Zadi Zaourou, maître de conférences en lettres modernes, liait engagement politique et culture intellectuelle critique.
Laurent Gbagbo, historien, était chercheur à l’Institut d’histoire, d’art et d’archéologie africaine à Abidjan.
Ces enseignants incarnaient une opposition éclairée, fondée sur le savoir, l’analyse, et la conscience citoyenne.
Le multipartisme n’est pas la démocratie
Beaucoup ont cru, à tort, que l’instauration du multipartisme signifiait automatiquement la naissance de la démocratie.
Le multipartisme autorise plusieurs partis politiques, mais il ne garantit ni justice, ni transparence, ni liberté réelle.
La démocratie exige des élections libres, une presse indépendante, une justice impartiale et des institutions fortes.
Elle demande aussi une culture du débat, une opposition respectée, et une société civile libre de s’exprimer.
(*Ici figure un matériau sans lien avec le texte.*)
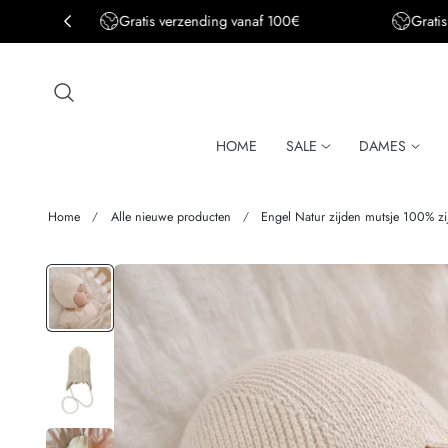
Gratis verzending BE&DE vanaf 150€
aar de inhoud
HOME
SALE
DAMES
Home
Alle nieuwe producten
Engel Natur zijden mutsje 100% z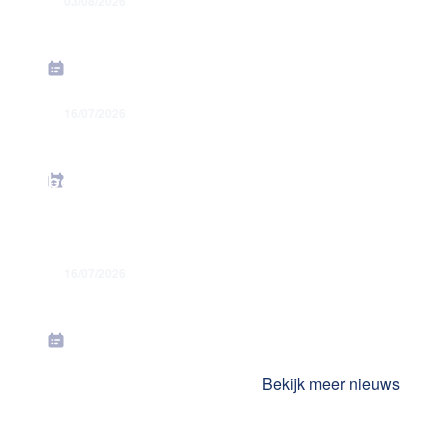
03/08/2026
Grondige hervorming flexi-jobstelsel
16/07/2026
Energiesteunmaatregelen: verhoging
forfaitaire kilometervergoeding –
bedrag juni 2026
16/07/2026
Toekenning jaarlijkse premies in juli
2026
Bekijk meer nieuws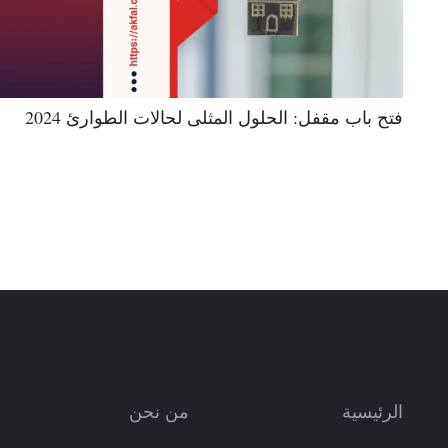
فتح باب مقفل: الحلول المثلى لحالات الطوارئ 2024
الرئيسية
من نحن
En Côte d’Ivoire, ces conditions ne sont pas encore pleinement réunies malgré les avancées politiques observées.
Un chemin semé de progrès et de reculs
La Côte d’Ivoire a connu des élections pluralistes, des alternances politiques et une diversification des partis actifs.
Mais ces avancées ont souvent été accompagnées de crises graves, violences postélectorales et tensions communautaires.
Les institutions demeurent fragiles, parfois instrumentalisées, et manquent souvent d’indépendance face au pouvoir exécutif.
La liberté d’expression reste régulièrement menacée, et la justice est encore perçue comme inégalement appliquée.
La réconciliation nationale, amorcée après les conflits, reste incomplète et sujette à des mémoires encore fracturées.
Un héritage intellectuel à méditer
Les pionniers du multipartisme croyaient en une démocratie construite par le savoir, la rigueur et l’engagement citoyen.
Leur combat rappelle que la démocratie ne réside pas uniquement dans les textes ou dans le nombre de partis.
Elle se manifeste dans le respect des droits, la participation libre, et la responsabilisation de chaque acteur public.
Aujourd’hui encore, les promesses de 1990 restent en partie trahies par des pratiques autoritaires et politiciennes.
Le multipartisme fut une ouverture, mais la démocratie reste un processus lent, exigeant, et toujours en construction.